Work to be completed: Please give back, exactly as written, only the line containing "Safari Online" and every line after it until the data below ends.

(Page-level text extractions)
^^^^^^^^

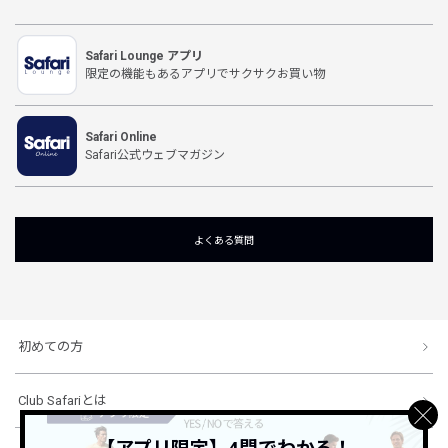
Safari Lounge アプリ
限定の機能もあるアプリでサクサクお買い物
Safari Online
Safari公式ウェブマガジン
よくある質問
初めての方
Club Safariとは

^^^^^^^^

Task output:
Safari Online
Safari公式ウェブマガジン
よくある質問
初めての方
Club Safariとは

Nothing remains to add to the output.